Planeou com mais detalhe as experiências de voluntariado: utilizou plataformas como o Workaway, Worldpackers, HelpX, blogues de viajantes para se informar e perceber qual a opção que ia mais ao encontro do que procurava dentro dos países que pretendia visitar. "Existe tanta opção e é realmente necessário dedicar algum tempo a isto".

Depois de uma longa pesquisa decidiu começar por ensinar inglês, durante dois meses, a crianças de comunidades rurais nos arredores de Siem Reap no Camboja e depois, durante um mês, a crianças e adultos em centros de explicação, infantários e escolas primárias em Hanói, Vietname. Aventurou-se e propôs-se a trabalhar numa quinta orgânica, chamada de Spicy Villa, nas montanhas de Chiang Mai, Tailândia, durante uma semana. Esteve ainda num santuário de animais tailandês, o Elephant Nature Park, em Chiang Mai, durante três semanas.

O mais importante, garante Rita, é delinear a viagem consoante o custo de vida de cada país e quando se quer gastar em cada paragem, sem esquecer os gastos de preparação, das vacinas aos seguros.

Questionada sobre o impacto que o ano sabático teve na sua vida, a jovem diz que o gap year lhe moldou a forma de ver o mundo. "A Rita que saiu de Portugal em outubro de 2017 já não é exatamente a mesma Rita", admite. "Hoje dou prioridade a outras coisas, dou muito menos importância aos bens materiais e muito mais a coisas que não se podem tocar concretamente.
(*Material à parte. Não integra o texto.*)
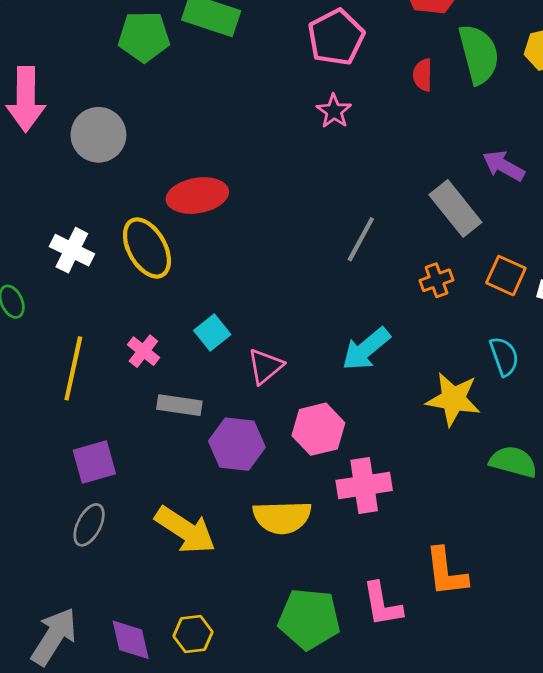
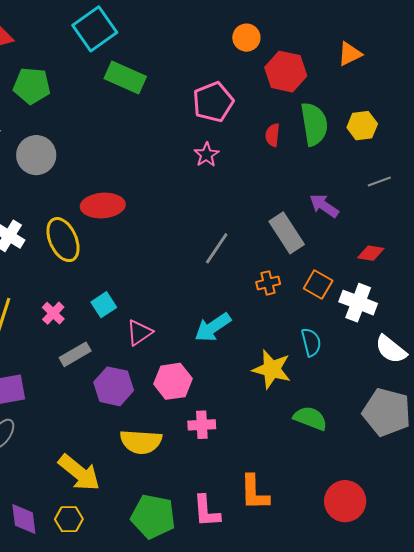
green pentagon: (144, 37) -> (32, 86), moved
gray rectangle: (179, 405) -> (75, 354), turned -44
pink cross: (364, 485) -> (202, 425), size x0.7
yellow arrow: (185, 530) -> (79, 473), moved

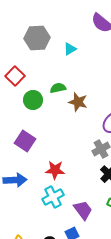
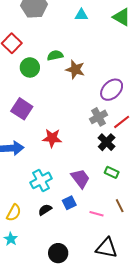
cyan triangle: (70, 49) -> (81, 15), moved, turned 32
cyan cross: (53, 197) -> (41, 180), moved

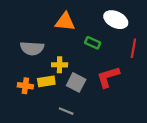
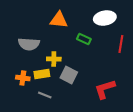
white ellipse: (116, 20) -> (105, 18), turned -35
red L-shape: (108, 77) -> (105, 89), moved
gray line: (66, 111) -> (45, 95), moved

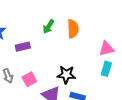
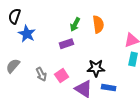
purple rectangle: (23, 47) -> (66, 44), moved

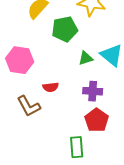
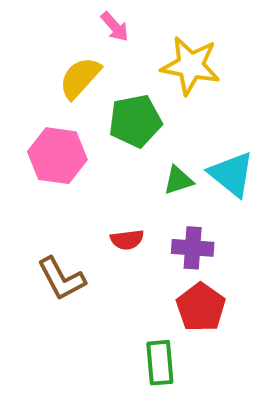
pink hexagon: (20, 60) -> (57, 156), moved
red semicircle: (51, 87) -> (127, 240), moved

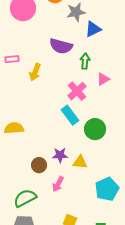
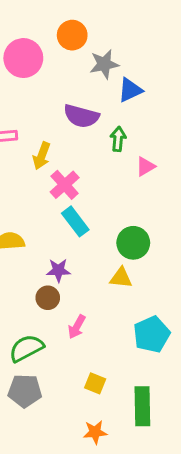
pink cross: (77, 91) -> (65, 185), moved
cyan rectangle: (70, 115) -> (75, 221), moved
purple star: (60, 155) -> (58, 270), moved
yellow triangle: (80, 162) -> (121, 278), moved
Dou muito mais importância a experiências que me enriquecem enquanto ser humano e às relações interpessoais. "

Rita confessa que, no início, várias situações a chocaram por serem tão diferentes daquilo a que estava habituada. Quando decidiu "desligar o botão do choque" começou a abraçar essas diferenças e tudo acabou por se tornar normal. "Essa capacidade de aceitação, adaptação e também de flexibilidade foi o principal motor que me levou a realmente conhecer um local e as suas pessoas. Pessoas essas que, não tendo muito, sempre me deram muito, sem estarem preocupadas com receber algo em troca. Ensinaram-me a ser um melhor ser humano e a ser uma cidadã do mundo, muito mais consciente da sua realidade. "

Também no percurso profissional de Rita o gap year teve consequências. Diz que o ano sabático a ajudou a perceber que não estava no caminho que queria e, uma vez regressada, decidiu dedicar-se à biologia animal e ambiental.